According tomultiple published reports, Katy Perry's almost 90 million Twitter followers saw several highly offensive tweets today - but they appear to have come from someone who hacked the account, and not from the singer herself.
The tweets included racist and homophobic language, a friendly tweet to Taylor Swift, and a request that readers follow a particular Twitter account likely either belonging to the hacker, to someone that the hacker likes, or to someone whom the hacker wants to get into trouble.
The hacker's tweets have since been deleted from the @KatyPerry account, but, Perry has not yet commented on the incident. Of course, as Tim Erlin, Director of IT Security and Risk Strategy at Tripwire, mentioned to me, "Celebrities, with millions of followers, are always going to be attractive targets for any attacker who wants an audience" - but there are plenty of reasons that hackers may want to take over accounts from others as well: for example, they may be able to use those accounts to social engineer their way into computer systems - or into people's bank accounts. As Erlin noted, "While celebrities have to be more vigilant for abuse, the best practices for securing an account are really the same for everyone."
As such, the recent incident raises the question - how should one protect his or her Twitter account (and other social media accounts) from being compromised? Here are several suggestions:
1. Enable dual-factor authentication - Twitter allows people to turn on a feature that requires users logging into an account for the first time from a particular device to enter a one-time code that the social media platform texts on such occasions to their cellphones. Such a security system makes it harder for criminals to hijack someone's account, and has been around for quite some time, but, as Erlin noted, "It can be a challenge to get customers to adopt new security controls." (Of course, if a criminal steals a smartphone the second factor will not add security to protect the owner's account accessed from that phone until the owner switches his or her account to a new device.)
2. Utilize strong passwords for social media accounts - and don't reuse the passwords for other accounts. For more information on how to select strong passwords that are easy to remember please see the article entitled: How To Create Strong Passwords That You Can Easily Remember.

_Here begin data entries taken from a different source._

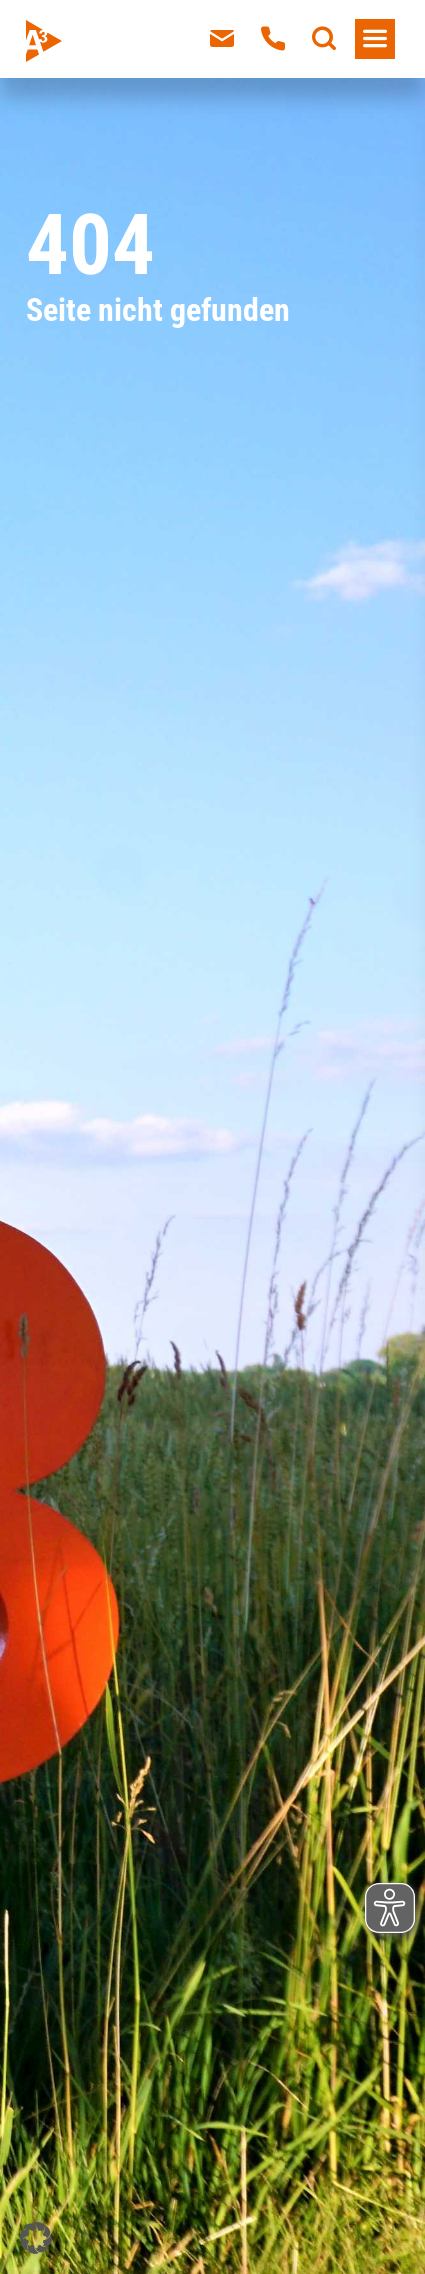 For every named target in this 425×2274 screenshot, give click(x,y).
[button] (36, 2238) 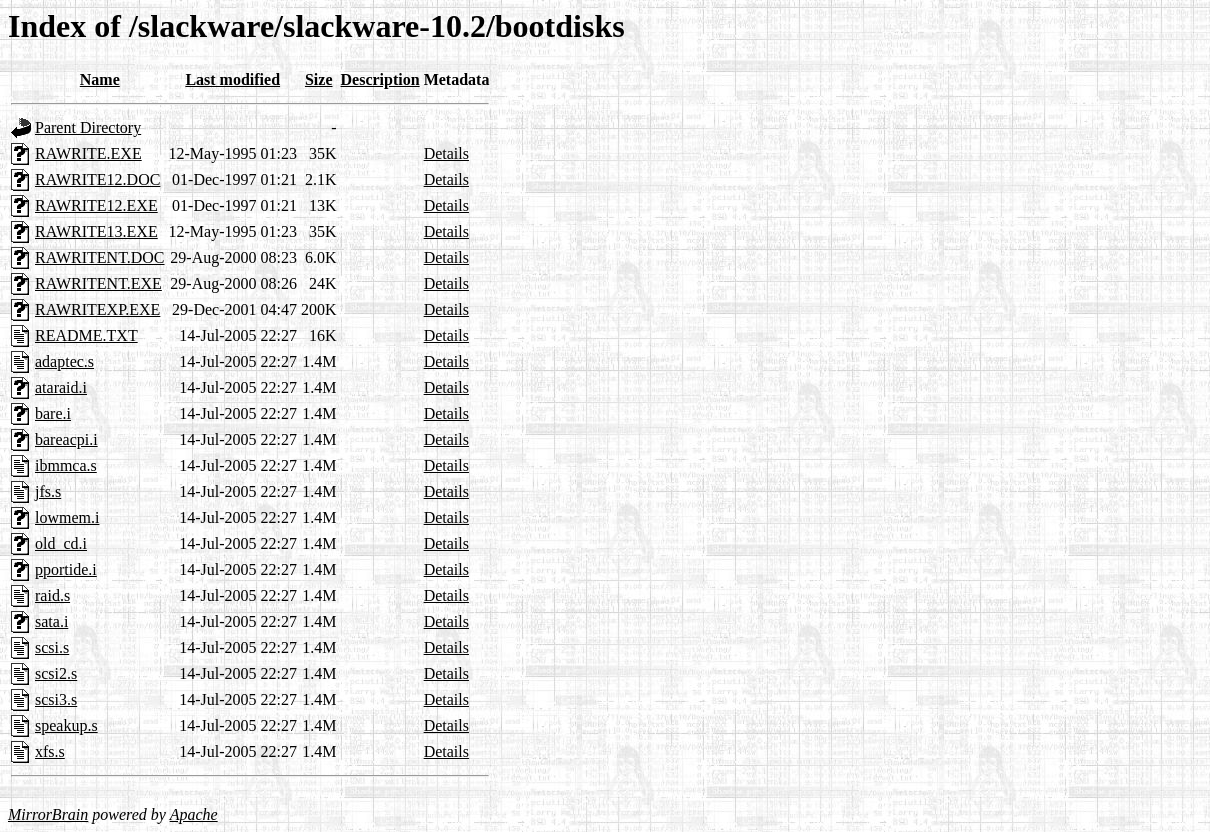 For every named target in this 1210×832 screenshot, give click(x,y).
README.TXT (86, 335)
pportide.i (66, 569)
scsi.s (52, 647)
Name (100, 79)
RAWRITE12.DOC (97, 179)
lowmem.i (67, 517)
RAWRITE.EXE (88, 153)
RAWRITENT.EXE (98, 283)
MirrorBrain (48, 814)
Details (446, 153)
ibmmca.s (66, 465)
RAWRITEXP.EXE (97, 309)
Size (319, 79)
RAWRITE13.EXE (96, 231)
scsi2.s (56, 673)
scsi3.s (56, 699)
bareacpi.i (66, 439)
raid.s (52, 595)
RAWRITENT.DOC (100, 257)
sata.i (51, 621)
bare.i (53, 413)
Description (380, 79)
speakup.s (66, 725)
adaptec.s (64, 361)
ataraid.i (61, 387)
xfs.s (50, 751)
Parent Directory (88, 127)
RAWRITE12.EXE (96, 205)
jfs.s (48, 491)
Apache (194, 814)
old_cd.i (61, 543)
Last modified (232, 79) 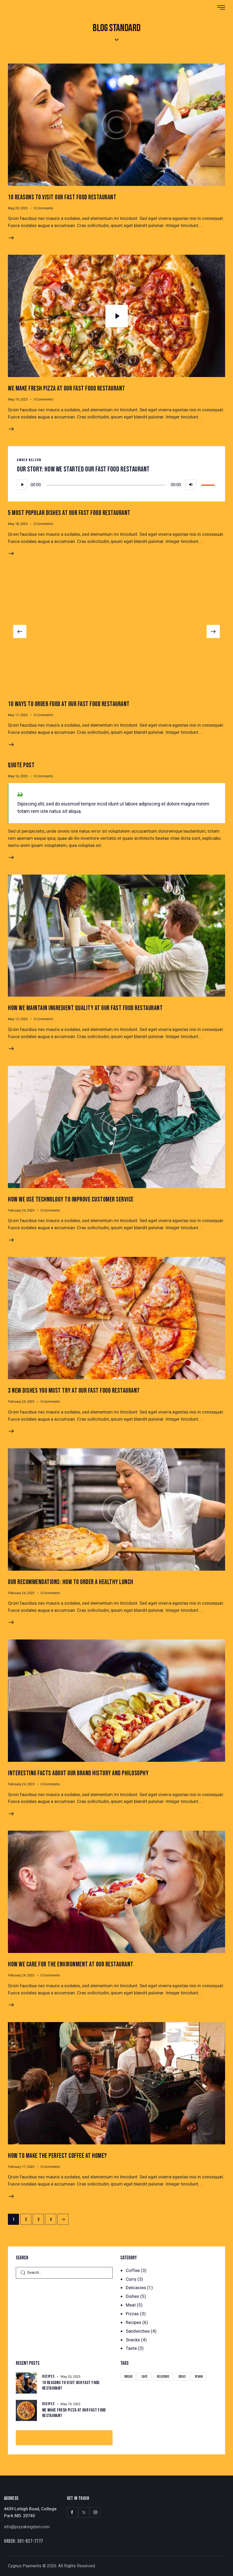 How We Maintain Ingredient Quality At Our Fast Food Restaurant (85, 1008)
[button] (19, 631)
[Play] (22, 484)
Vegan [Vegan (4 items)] (199, 2376)
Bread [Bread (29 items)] (128, 2376)
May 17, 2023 (18, 715)
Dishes (132, 2296)
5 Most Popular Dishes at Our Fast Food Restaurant (69, 513)
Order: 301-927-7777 (23, 2541)
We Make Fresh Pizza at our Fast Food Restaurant (66, 388)
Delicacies (136, 2287)
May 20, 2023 (18, 208)
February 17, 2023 (21, 2167)
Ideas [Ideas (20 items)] (182, 2376)
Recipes (133, 2322)
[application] (116, 485)
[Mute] (191, 484)
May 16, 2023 (18, 776)
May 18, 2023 (18, 524)
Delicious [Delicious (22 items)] (163, 2376)
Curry (131, 2279)
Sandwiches (138, 2331)
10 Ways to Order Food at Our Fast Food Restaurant (69, 704)
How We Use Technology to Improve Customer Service (71, 1199)
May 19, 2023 (18, 399)
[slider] (106, 485)
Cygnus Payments (24, 2565)
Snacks (133, 2339)
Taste (131, 2348)
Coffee (133, 2270)
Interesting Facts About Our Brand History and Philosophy (78, 1773)
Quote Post (21, 765)
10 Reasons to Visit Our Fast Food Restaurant (62, 197)
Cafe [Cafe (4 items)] (145, 2376)
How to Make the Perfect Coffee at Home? (57, 2156)
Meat (131, 2305)
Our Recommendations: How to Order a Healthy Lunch (70, 1582)
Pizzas (132, 2313)
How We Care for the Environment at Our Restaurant (70, 1964)
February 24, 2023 (21, 1210)
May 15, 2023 (18, 1019)
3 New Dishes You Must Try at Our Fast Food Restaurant (74, 1391) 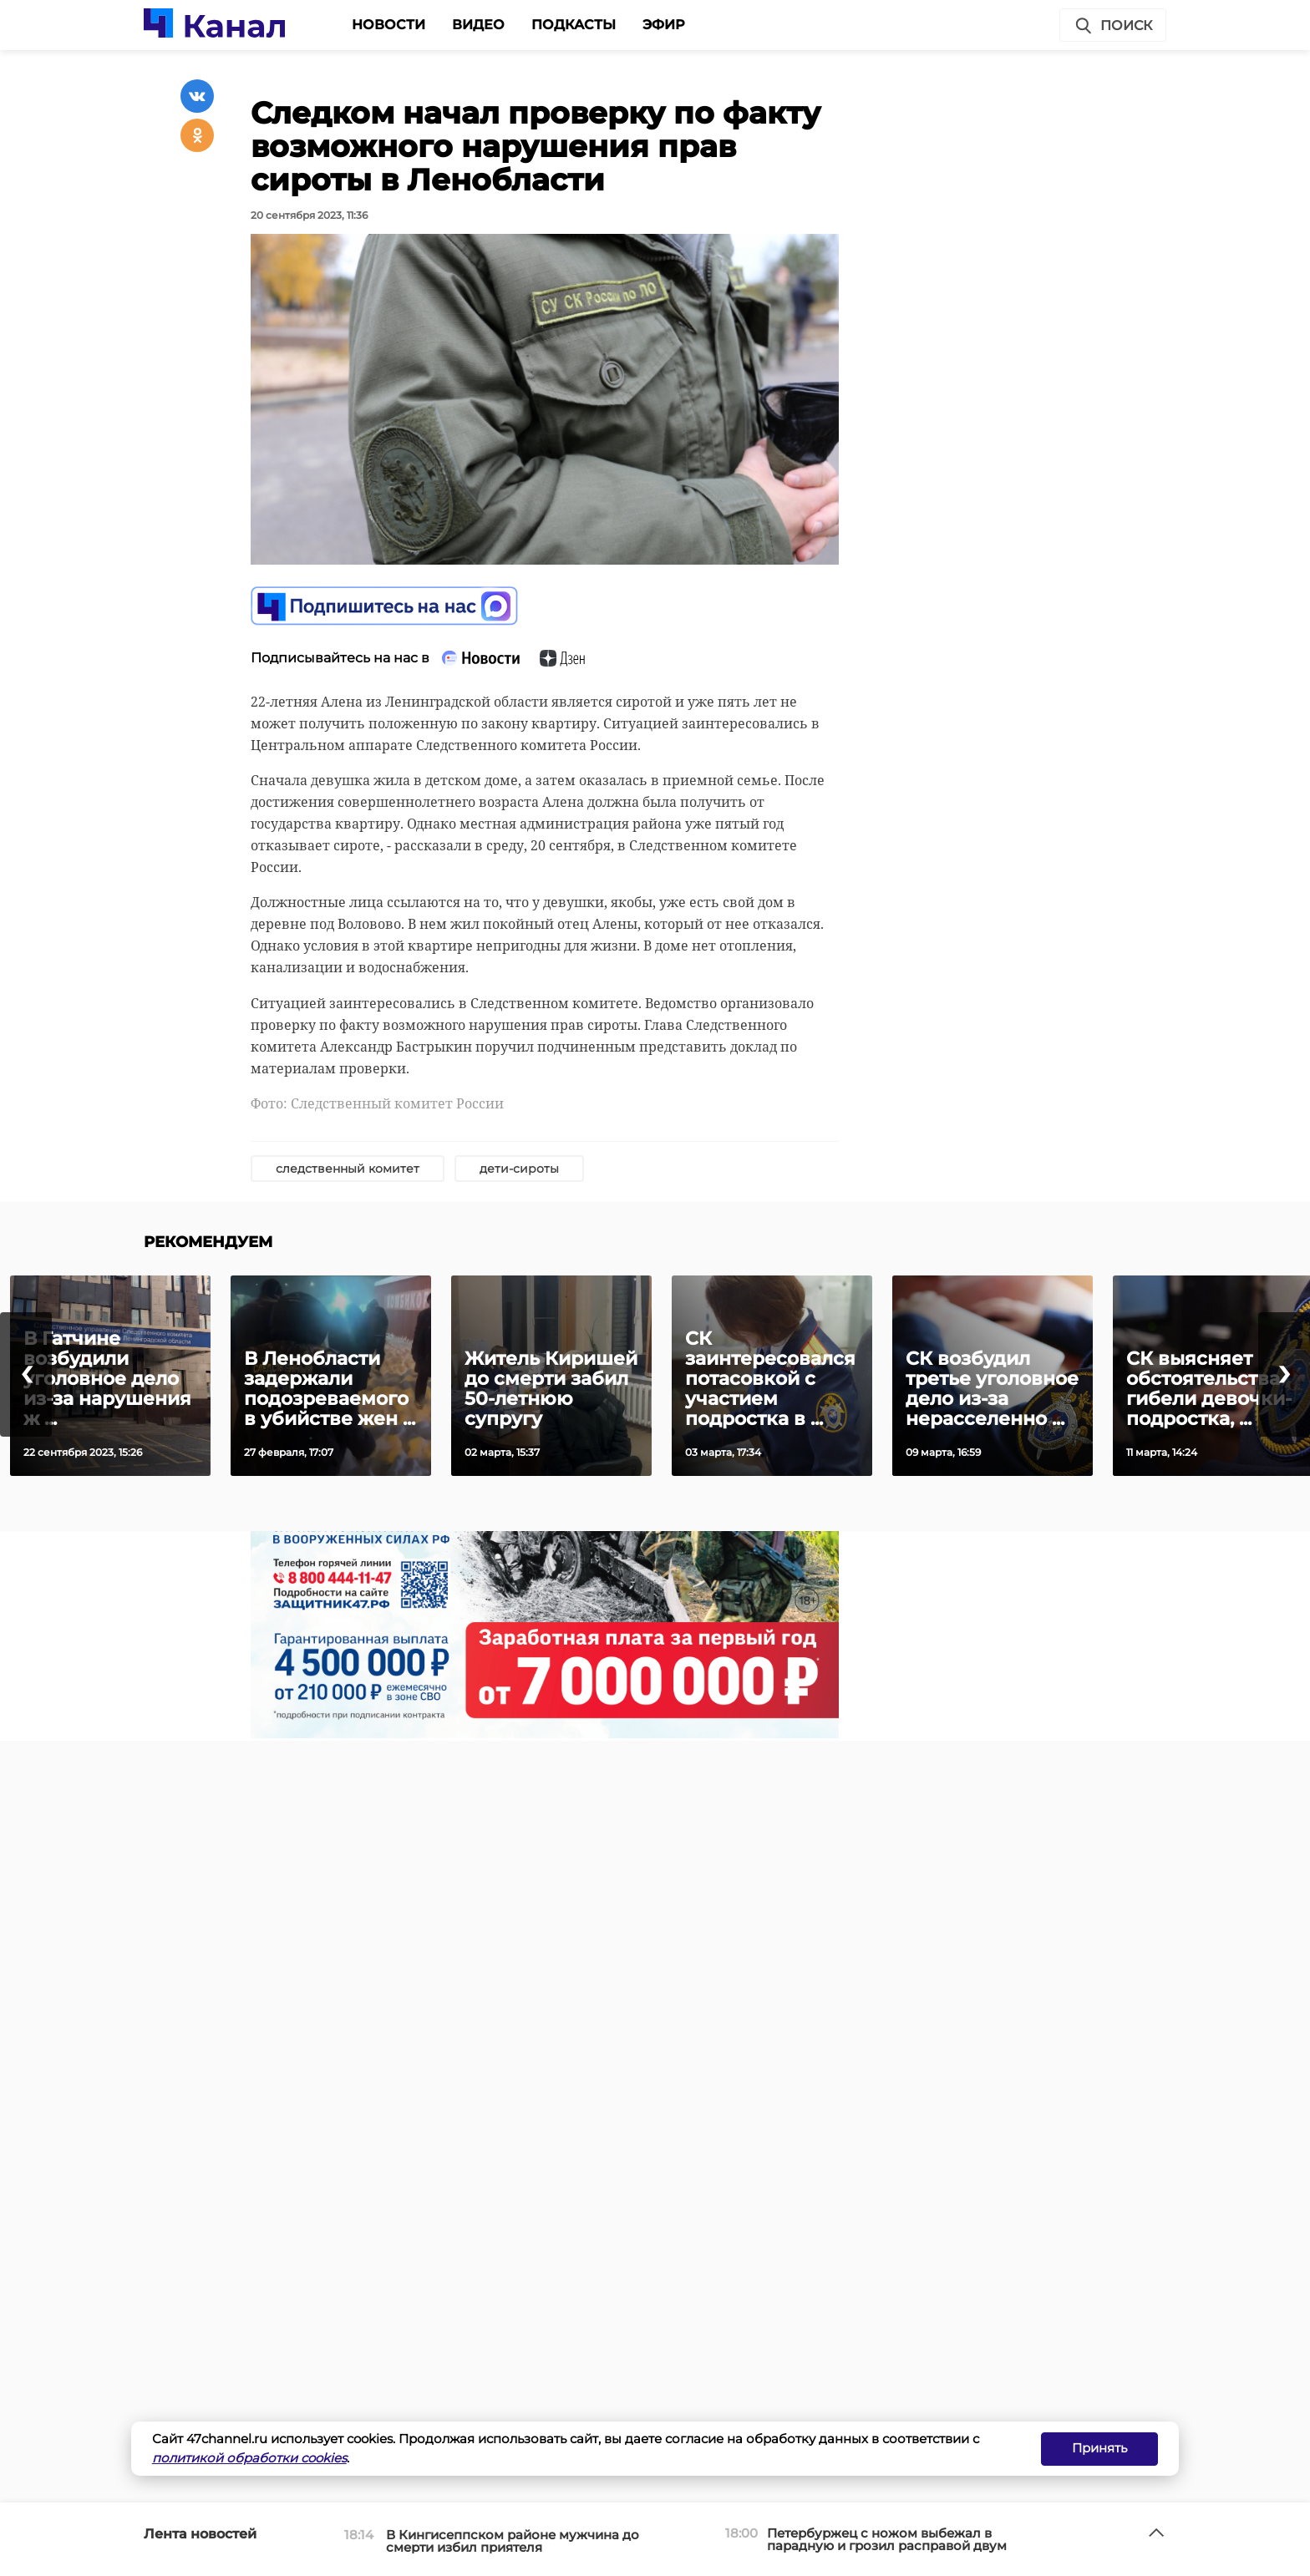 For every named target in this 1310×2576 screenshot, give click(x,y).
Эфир (663, 25)
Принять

3. Utilize social media alerts - people using SecureMySocial, for example, would receive alerts if inappropriate tweets were issued from their accounts (the tweets would even be automatically deleted if the alert system is so configured) - so they would know immediately that their accounts had been hijacked and be able to react far faster than otherwise.
4. Don't accept "friend" or "connection" type requests from unknown parties - The people issuing those requests may have nefarious purposes for trying to access your personal information - obtaining control of your social media account may be one of their goals. For more details about this risk please see the article How to Protect Yourself From LinkedIn-Based Scams.
5. Practice good general information-security hygiene - There are ways that doing so can help protect social media accounts - for example, by preventing malware from capturing relevant passwords and one time codes. Of course, keeping yourself cyber-safe can provide value in other areas of your life as well. For some tips please see the article 14 Information Security Tips You Can Implement Without Spending a Lot of Money.